In campo Metalcore i Cave In sono uno fra i (pochissimi) gruppi che hanno avuto gli attributi di mettersi in gioco e reinventarsi un’identità ogni volta. Ma parlare di “White Silence”,  uscito a sei anni di distanza dal predecessore, è una vera e propria impresa.

L’apertura è un tripudio di riff violenti e cantato che sfocia a tratti nel growl e anche i pezzi successivi si rivelano un concentrato di chitarre distorte e batterie martellanti tipiche di un metal ad alto voltaggio energetico, con “Summit Fever” che invece sfoggia sonorità più tendenti allo sludge di fine anni ’90. Ma la sorpresa, anzi lo shock, è in agguato.
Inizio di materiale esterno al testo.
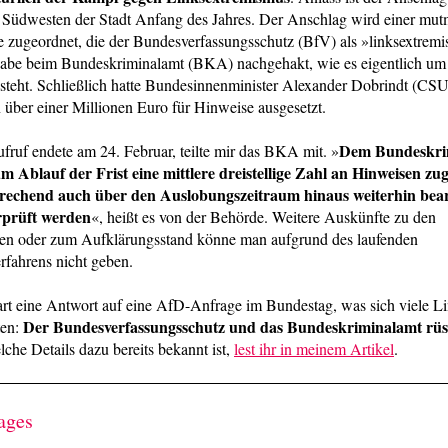
 Südwesten der Stadt Anfang des Jahres. Der Anschlag wird einer mut
zugeordnet, die der Bundesverfassungsschutz (BfV) als »linksextremi
 habe beim Bundeskriminalamt (BKA) nachgehakt, wie es eigentlich um
steht. Schließlich hatte Bundesinnenminister Alexander Dobrindt (CSU)
über einer Millionen Euro für Hinweise ausgesetzt.
Dem Bundeskri
ruf endete am 24. Februar, teilte mir das BKA mit. »
m Ablauf der Frist eine mittlere dreistellige Zahl an Hinweisen zuge
prechend auch über den Auslobungszeitraum hinaus weiterhin bear
rprüft werden
«, heißt es von der Behörde. Weitere Auskünfte zu den
gen oder zum Aufklärungsstand könne man aufgrund des laufenden
rfahrens nicht geben.
rt eine Antwort auf eine AfD-Anfrage im Bundestag, was sich viele Li
Der Bundesverfassungsschutz und das Bundeskriminalamt rüs
ten:
che Details dazu bereits bekannt ist,
lest ihr in meinem Artikel
.
ages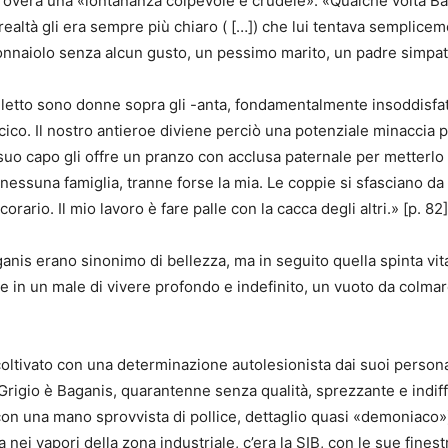
rovera una «lontananza colpevole e crudele». «Qualche volta Ba
ealtà gli era sempre più chiaro ( […]) che lui tentava sempliceme
donnaiolo senza alcun gusto, un pessimo marito, un padre simpa
letto sono donne sopra gli -anta, fondamentalmente insoddisfatte
ico. Il nostro antieroe diviene perciò una potenziale minaccia p
 suo capo gli offre un pranzo con acclusa paternale per metterlo i
 nessuna famiglia, tranne forse la mia. Le coppie si sfasciano da
rario. Il mio lavoro è fare palle con la cacca degli altri.» [p. 82]
anis erano sinonimo di bellezza, ma in seguito quella spinta vita
te in un male di vivere profondo e indefinito, un vuoto da colm
 coltivato con una determinazione autolesionista dai suoi personag
 Grigio è Baganis, quarantenne senza qualità, sprezzante e indiffe
 con una mano sprovvista di pollice, dettaglio quasi «demoniaco»)
 nei vapori della zona industriale, c’era la SIB, con le sue fines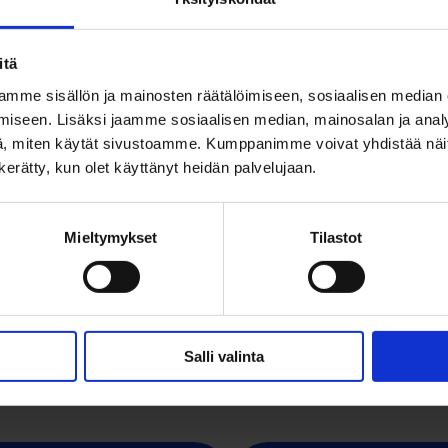
itä
ma-pe kello 9.30-14.30 vain OSL-kortin arv
mme sisällön ja mainosten räätälöimiseen, sosiaalisen median
iseen. Lisäksi jaamme sosiaalisen median, mainosalan ja analy
, miten käytät sivustoamme. Kumppanimme voivat yhdistää näitä t
oihin sisältyy 13,5 % ALV.
n kerätty, kun olet käyttänyt heidän palvelujaan.
Mieltymykset
Tilastot
ippu OSL-sovelluksell
ovelluksen ilmaiseksi sovelluskaupoista.
Salli valinta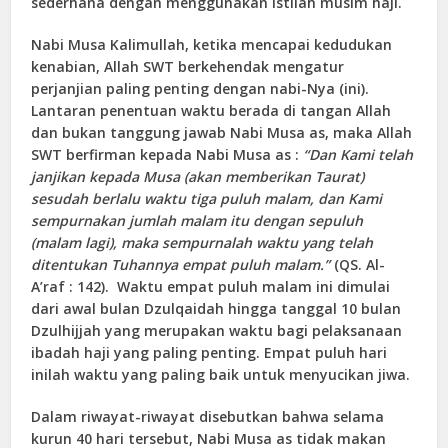
sederhana dengan menggunakan istilah musim haji.
Nabi Musa Kalimullah, ketika mencapai kedudukan
kenabian, Allah SWT berkehendak mengatur
perjanjian paling penting dengan nabi-Nya (ini).
Lantaran penentuan waktu berada di tangan Allah
dan bukan tanggung jawab Nabi Musa as, maka Allah
SWT berfirman kepada Nabi Musa as :
“Dan Kami telah
janjikan kepada Musa (akan memberikan Taurat)
sesudah berlalu waktu tiga puluh malam, dan Kami
sempurnakan jumlah malam itu dengan sepuluh
(malam lagi), maka sempurnalah waktu yang telah
ditentukan Tuhannya empat puluh malam.”
(QS. Al-
A’raf : 142). Waktu empat puluh malam ini dimulai
dari awal bulan Dzulqaidah hingga tanggal 10 bulan
Dzulhijjah yang merupakan waktu bagi pelaksanaan
ibadah haji yang paling penting. Empat puluh hari
inilah waktu yang paling baik untuk menyucikan jiwa.
Dalam riwayat-riwayat disebutkan bahwa selama
kurun 40 hari tersebut, Nabi Musa as tidak makan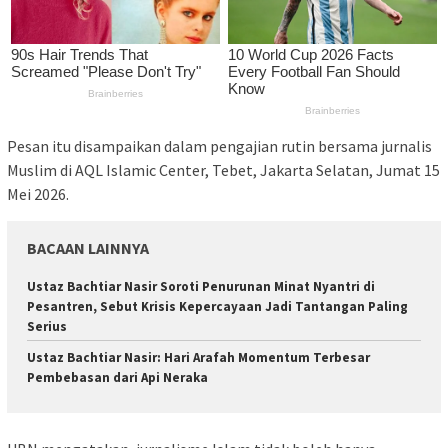
Pesan itu disampaikan dalam pengajian rutin bersama jurnalis
Muslim di AQL Islamic Center, Tebet, Jakarta Selatan, Jumat 15
Mei 2026.
BACAAN LAINNYA
Ustaz Bachtiar Nasir Soroti Penurunan Minat Nyantri di
Pesantren, Sebut Krisis Kepercayaan Jadi Tantangan Paling
Serius
Ustaz Bachtiar Nasir: Hari Arafah Momentum Terbesar
Pembebasan dari Api Neraka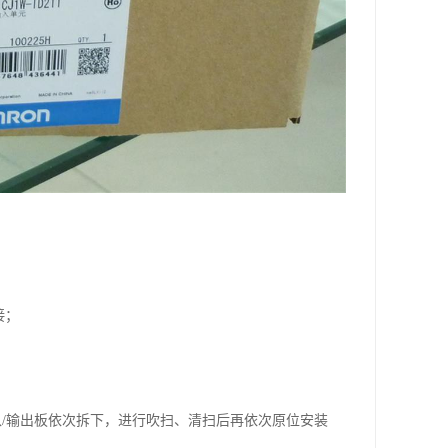
。
接；
输入/输出板依次拆下，进行吹扫、清扫后再依次原位安装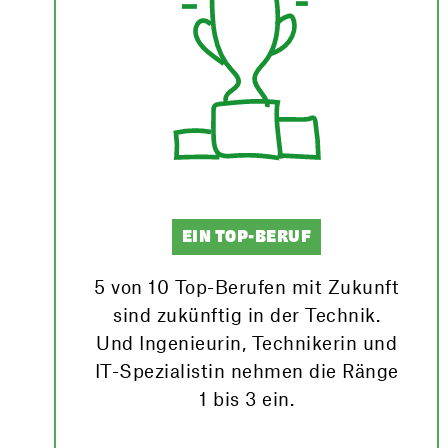
EIN TOP-BERUF
5 von 10 Top-Berufen mit Zukunft
sind zukünftig in der Technik.
Und Ingenieurin, Technikerin und
IT-Spezialistin nehmen die Ränge
1 bis 3 ein.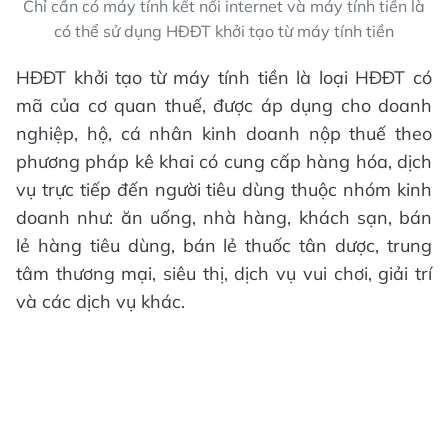
Chỉ cần có máy tính kết nối internet và máy tính tiền là
có thể sử dụng HĐĐT khởi tạo từ máy tính tiền
HĐĐT khởi tạo từ máy tính tiền là loại HĐĐT có
mã của cơ quan thuế, được áp dụng cho doanh
nghiệp, hộ, cá nhân kinh doanh nộp thuế theo
phương pháp kê khai có cung cấp hàng hóa, dịch
vụ trực tiếp đến người tiêu dùng thuộc nhóm kinh
doanh như: ăn uống, nhà hàng, khách sạn, bán
lẻ hàng tiêu dùng, bán lẻ thuốc tân dược, trung
tâm thương mại, siêu thị, dịch vụ vui chơi, giải trí
và các dịch vụ khác.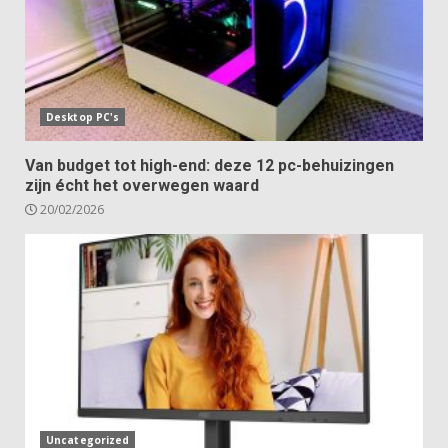
Desktop PC's
Van budget tot high-end: deze 12 pc-behuizingen
zijn écht het overwegen waard
20/02/2026
Uncategorized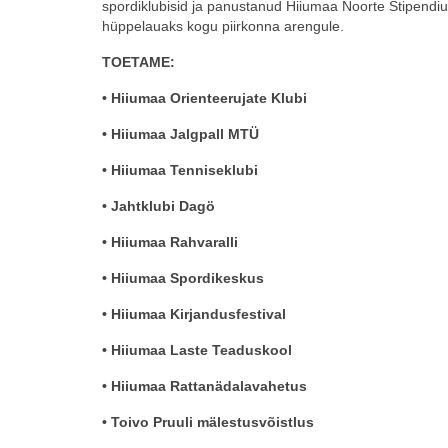
spordiklubisid ja panustanud Hiiumaa Noorte Stipendi
hüppelauaks kogu piirkonna arengule.
TOETAME:
• Hiiumaa Orienteerujate Klubi
• Hiiumaa Jalgpall MTÜ
• Hiiumaa Tenniseklubi
• Jahtklubi Dagö
• Hiiumaa Rahvaralli
• Hiiumaa Spordikeskus
• Hiiumaa Kirjandusfestival
• Hiiumaa Laste Teaduskool
• Hiiumaa Rattanädalavahetus
• Toivo Pruuli mälestusvõistlus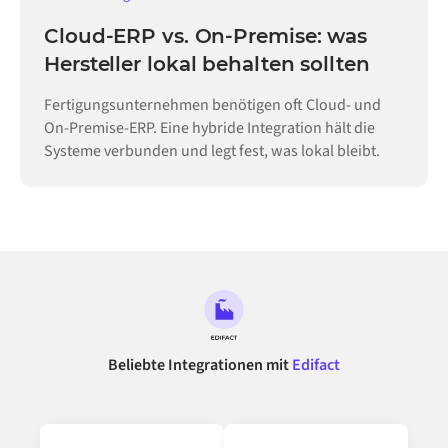
Cloud-ERP vs. On-Premise: was
Hersteller lokal behalten sollten
Fertigungsunternehmen benötigen oft Cloud- und
On-Premise-ERP. Eine hybride Integration hält die
Systeme verbunden und legt fest, was lokal bleibt.
Beliebte Integrationen mit
Edifact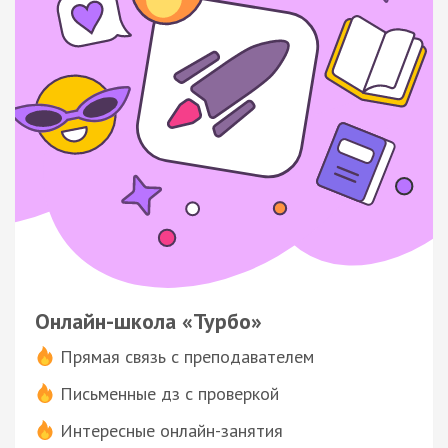
Онлайн-школа «Турбо»
Прямая связь с преподавателем
Письменные дз с проверкой
Интересные онлайн-занятия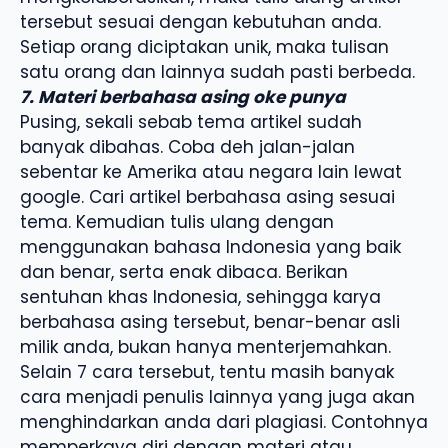
tersebut sesuai dengan kebutuhan anda.
Setiap orang diciptakan unik, maka tulisan
satu orang dan lainnya sudah pasti berbeda.
7. Materi berbahasa asing oke punya
Pusing, sekali sebab tema artikel sudah
banyak dibahas. Coba deh jalan-jalan
sebentar ke Amerika atau negara lain lewat
google. Cari artikel berbahasa asing sesuai
tema. Kemudian tulis ulang dengan
menggunakan bahasa Indonesia yang baik
dan benar, serta enak dibaca. Berikan
sentuhan khas Indonesia, sehingga karya
berbahasa asing tersebut, benar-benar asli
milik anda, bukan hanya menterjemahkan.
Selain 7 cara tersebut, tentu masih banyak
cara menjadi penulis lainnya yang juga akan
menghindarkan anda dari plagiasi. Contohnya
memperkaya diri dengan materi atau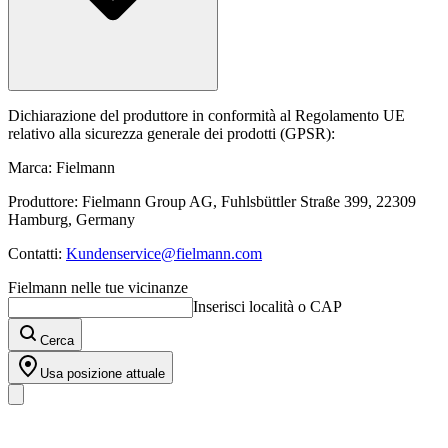
Dichiarazione del produttore in conformità al Regolamento UE
relativo alla sicurezza generale dei prodotti (GPSR):
Marca: Fielmann
Produttore: Fielmann Group AG, Fuhlsbüttler Straße 399, 22309
Hamburg, Germany
Contatti:
Kundenservice@fielmann.com
Fielmann nelle tue vicinanze
Inserisci località o CAP
Cerca
Usa posizione attuale
I nostri prodotti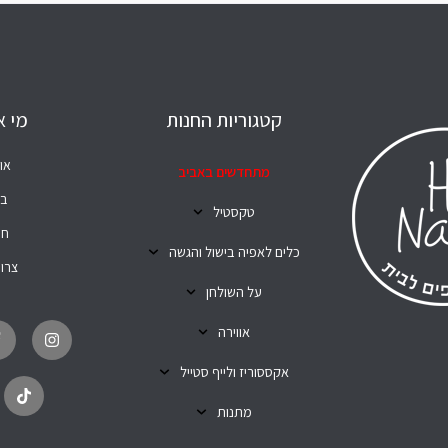
קטגוריות החנות
מי א
או
מתחדשים באביב
בל
טקסטיל
חנ
כלים לאפיה בישול והגשה
צרו
על השולחן
T
I
i
n
אווירה
k
s
t
t
o
a
אקססוריז ולייף סטייל
k
g
r
מתנות
a
m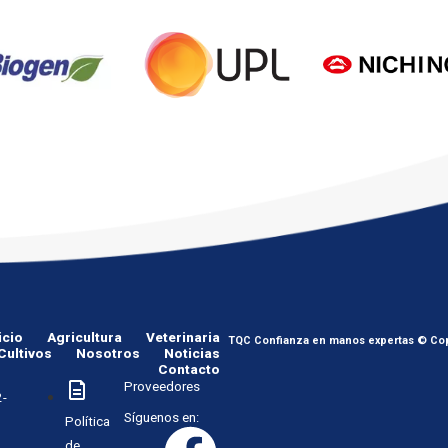
icio
Agricultura
Veterinaria
TQC Confianza en manos expertas © Cop
Cultivos
Nosotros
Noticias
Contacto
Proveedores
-
Síguenos en:
Política
de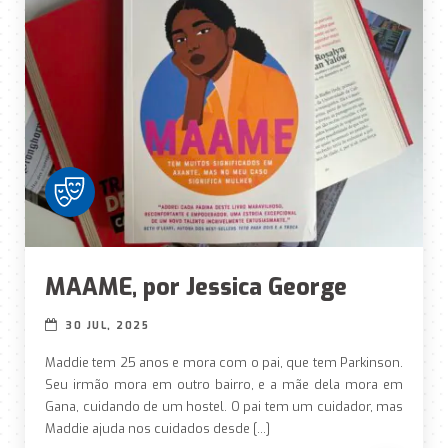
MAAME, por Jessica George
30 JUL, 2025
Maddie tem 25 anos e mora com o pai, que tem Parkinson.
Seu irmão mora em outro bairro, e a mãe dela mora em
Gana, cuidando de um hostel. O pai tem um cuidador, mas
Maddie ajuda nos cuidados desde […]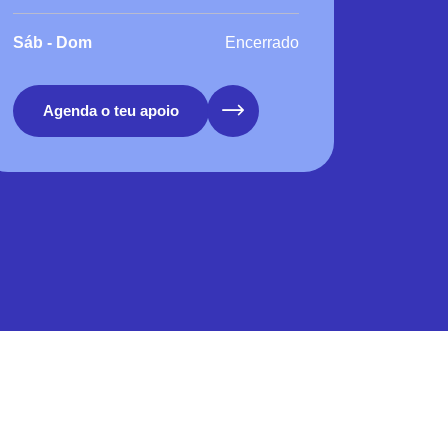
Sáb - Dom
Encerrado
Agenda o teu apoio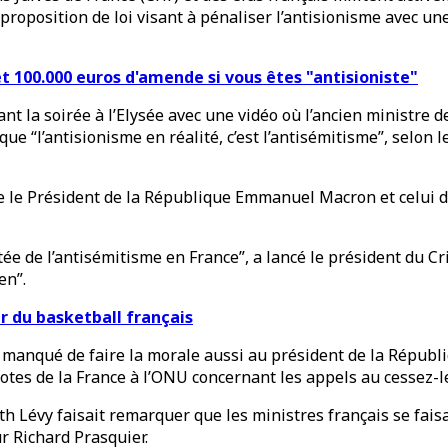
proposition de loi visant à pénaliser l’antisionisme avec u
et 100.000 euros d'amende si vous êtes "antisioniste"
rant la soirée à l’Elysée avec une vidéo où l’ancien ministre d
 que “l’antisionisme en réalité, c’est l’antisémitisme”, selon
 le Président de la République Emmanuel Macron et celui du 
ntée de l’antisémitisme en France”, a lancé le président du C
en”.
tar du basketball français
manqué de faire la morale aussi au président de la Républiq
votes de la France à l’ONU concernant les appels au cessez-l
eth Lévy faisait remarquer que les ministres français se fai
ur Richard Prasquier.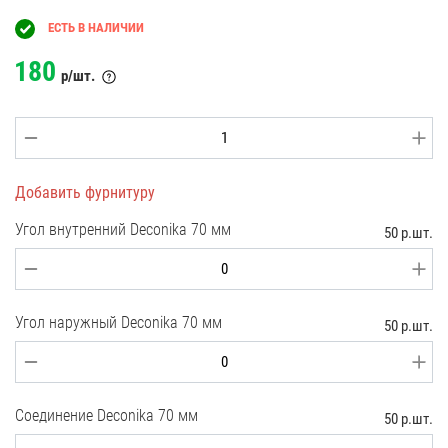
ЕСТЬ В НАЛИЧИИ
180
р/шт.
Добавить фурнитуру
Угол внутренний Deconika 70 мм
50 р.шт.
Угол наружный Deconika 70 мм
50 р.шт.
Соединение Deconika 70 мм
50 р.шт.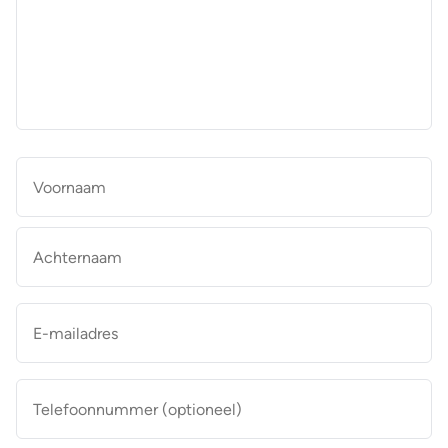
aan
de
makelaar
*
Naam
*
Vo
Ac
E-
mailadres
*
Telefoonnummer
(optioneel)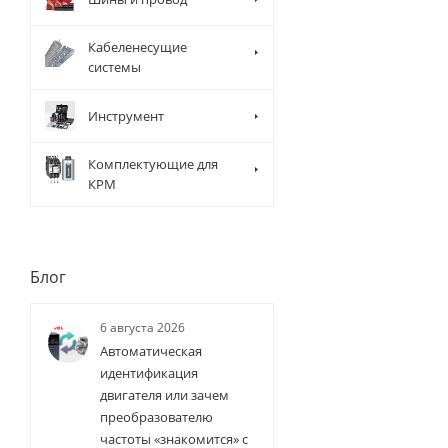
Кабеленесущие
системы
Инструмент
Комплектующие для
КРМ
Блог
6 августа 2026
Автоматическая
идентификация
двигателя или зачем
преобразователю
частоты «знакомится» с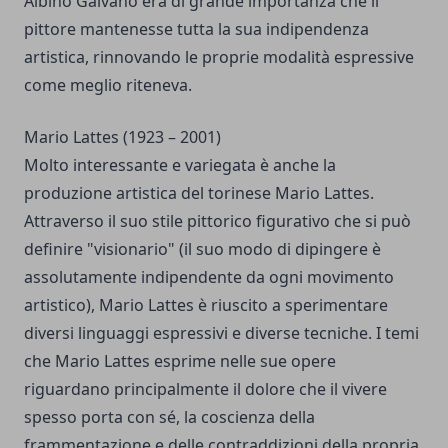
Albino Galvano era di grande importanza che il
pittore mantenesse tutta la sua indipendenza
artistica, rinnovando le proprie modalità espressive
come meglio riteneva.
Mario Lattes (1923 – 2001)
Molto interessante e variegata è anche la
produzione artistica del torinese Mario Lattes.
Attraverso il suo stile pittorico figurativo che si può
definire "visionario" (il suo modo di dipingere è
assolutamente indipendente da ogni movimento
artistico), Mario Lattes è riuscito a sperimentare
diversi linguaggi espressivi e diverse tecniche. I temi
che Mario Lattes esprime nelle sue opere
riguardano principalmente il dolore che il vivere
spesso porta con sé, la coscienza della
frammentazione e delle contraddizioni della propria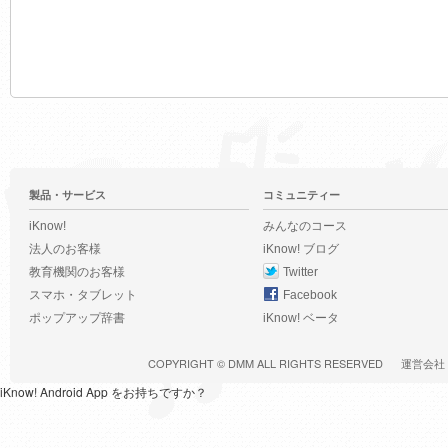
製品・サービス
コミュニティー
iKnow!
みんなのコース
法人のお客様
iKnow! ブログ
教育機関のお客様
Twitter
スマホ・タブレット
Facebook
ポップアップ辞書
iKnow! ベータ
COPYRIGHT ©
DMM
ALL RIGHTS RESERVED
運営会社
iKnow! Android App をお持ちですか？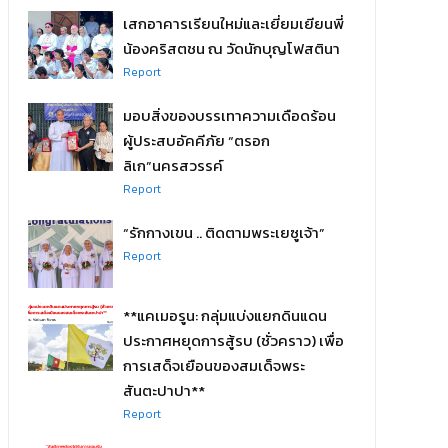
เสกอาคารเรียนใหม่และเยี่ยมเยียนพี่
น้องคริสตชน ณ วัดนักบุญโฟสตินา
Report
มอบสิ่งของบรรเทาความเดือดร้อน
ผู้ประสบอัคคีภัย “ตรอก
ลิเก”นครสวรรค์
Report
“รักกางเขน .. ติดตามพระเยซูเจ้า”
Report
**แคเมอรูน: กลุ่มแบ่งแยกดินแดน
ประกาศหยุดการสู้รบ (ชั่วคราว) เพื่อ
การเสด็จเยือนของสมเด็จพระ
สันตะปาปา**
Report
Con “Heartbreaks, Earthquakes”, la settima traccia, sparisce ogni suono pesante per lasciar spazio ad atmosfere sognanti vagamente floydiane, influenze molto palesi che si scorgono anche nelle ultime due canzoni della release.

“White Silence” non è un disco da buttare, il materiale è di ottima qualità, ma è una sorta di Dr. Jekyll e Mr Hyde musicale, due identità opposte fuse in una cosa sola. Spiazzante.